◆ **Instructions for the task**
For the entries below, how many lines contain the word "elements"? Reply with the number and nothing else.

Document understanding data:
..........
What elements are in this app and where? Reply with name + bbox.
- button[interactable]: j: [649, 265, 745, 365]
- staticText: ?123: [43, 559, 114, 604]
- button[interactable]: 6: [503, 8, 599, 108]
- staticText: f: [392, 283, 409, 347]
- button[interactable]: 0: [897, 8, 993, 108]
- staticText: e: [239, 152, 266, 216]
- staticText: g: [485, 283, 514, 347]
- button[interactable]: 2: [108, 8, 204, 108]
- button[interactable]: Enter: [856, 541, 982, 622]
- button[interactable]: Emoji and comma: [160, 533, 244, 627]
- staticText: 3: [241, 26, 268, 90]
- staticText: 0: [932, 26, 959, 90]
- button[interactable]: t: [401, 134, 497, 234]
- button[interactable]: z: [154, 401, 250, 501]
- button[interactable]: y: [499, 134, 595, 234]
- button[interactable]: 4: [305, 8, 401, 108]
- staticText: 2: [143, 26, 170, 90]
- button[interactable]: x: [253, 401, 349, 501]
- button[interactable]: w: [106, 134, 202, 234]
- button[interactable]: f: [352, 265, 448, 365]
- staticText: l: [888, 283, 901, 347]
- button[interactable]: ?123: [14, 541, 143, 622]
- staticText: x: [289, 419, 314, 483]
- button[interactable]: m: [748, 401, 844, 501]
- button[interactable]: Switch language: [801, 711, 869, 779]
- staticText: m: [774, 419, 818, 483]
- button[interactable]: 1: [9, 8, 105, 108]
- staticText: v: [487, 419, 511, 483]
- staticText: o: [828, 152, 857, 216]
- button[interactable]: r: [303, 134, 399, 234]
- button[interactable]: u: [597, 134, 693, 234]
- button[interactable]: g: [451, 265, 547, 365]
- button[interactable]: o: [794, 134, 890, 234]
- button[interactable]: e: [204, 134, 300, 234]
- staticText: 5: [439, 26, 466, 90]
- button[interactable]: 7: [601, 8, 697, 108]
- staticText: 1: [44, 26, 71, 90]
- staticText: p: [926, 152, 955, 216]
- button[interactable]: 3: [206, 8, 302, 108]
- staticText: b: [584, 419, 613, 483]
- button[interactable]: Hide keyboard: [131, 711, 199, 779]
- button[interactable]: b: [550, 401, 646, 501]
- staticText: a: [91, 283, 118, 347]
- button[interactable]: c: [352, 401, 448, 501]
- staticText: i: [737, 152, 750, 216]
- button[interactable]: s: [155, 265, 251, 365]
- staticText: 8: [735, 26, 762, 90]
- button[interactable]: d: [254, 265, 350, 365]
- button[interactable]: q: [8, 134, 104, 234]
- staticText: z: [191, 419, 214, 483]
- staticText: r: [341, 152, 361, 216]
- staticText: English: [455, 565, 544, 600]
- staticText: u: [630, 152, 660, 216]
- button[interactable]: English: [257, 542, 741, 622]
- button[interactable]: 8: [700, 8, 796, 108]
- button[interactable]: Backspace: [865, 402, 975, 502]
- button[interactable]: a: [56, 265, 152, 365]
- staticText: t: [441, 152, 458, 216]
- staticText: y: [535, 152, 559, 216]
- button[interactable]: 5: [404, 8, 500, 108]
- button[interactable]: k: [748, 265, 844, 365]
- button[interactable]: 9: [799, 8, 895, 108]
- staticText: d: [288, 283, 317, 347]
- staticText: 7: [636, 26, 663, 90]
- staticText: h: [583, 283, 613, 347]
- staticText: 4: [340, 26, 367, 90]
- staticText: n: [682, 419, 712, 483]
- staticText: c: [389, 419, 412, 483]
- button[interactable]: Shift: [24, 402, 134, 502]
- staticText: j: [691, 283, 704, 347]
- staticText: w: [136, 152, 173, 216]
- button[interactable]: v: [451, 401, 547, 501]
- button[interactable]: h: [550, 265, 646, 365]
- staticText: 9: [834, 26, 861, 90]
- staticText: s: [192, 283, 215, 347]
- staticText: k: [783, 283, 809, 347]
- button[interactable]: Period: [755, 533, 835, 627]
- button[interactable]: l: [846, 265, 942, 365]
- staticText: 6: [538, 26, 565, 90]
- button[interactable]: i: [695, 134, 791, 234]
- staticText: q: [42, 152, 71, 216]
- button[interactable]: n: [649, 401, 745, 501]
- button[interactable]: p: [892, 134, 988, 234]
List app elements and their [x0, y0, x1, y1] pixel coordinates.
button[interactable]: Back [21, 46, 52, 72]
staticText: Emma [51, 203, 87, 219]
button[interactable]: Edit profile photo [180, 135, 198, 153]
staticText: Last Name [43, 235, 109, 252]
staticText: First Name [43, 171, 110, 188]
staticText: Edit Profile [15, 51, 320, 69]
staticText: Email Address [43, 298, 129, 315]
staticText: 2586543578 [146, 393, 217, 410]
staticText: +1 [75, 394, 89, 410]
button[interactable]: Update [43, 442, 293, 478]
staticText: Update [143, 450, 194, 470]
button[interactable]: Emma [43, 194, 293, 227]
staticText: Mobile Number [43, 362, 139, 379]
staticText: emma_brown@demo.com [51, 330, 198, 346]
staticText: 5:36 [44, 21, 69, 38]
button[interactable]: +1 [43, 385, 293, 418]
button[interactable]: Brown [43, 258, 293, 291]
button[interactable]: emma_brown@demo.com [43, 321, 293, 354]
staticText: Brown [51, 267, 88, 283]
..........
◆ **Solution below**
2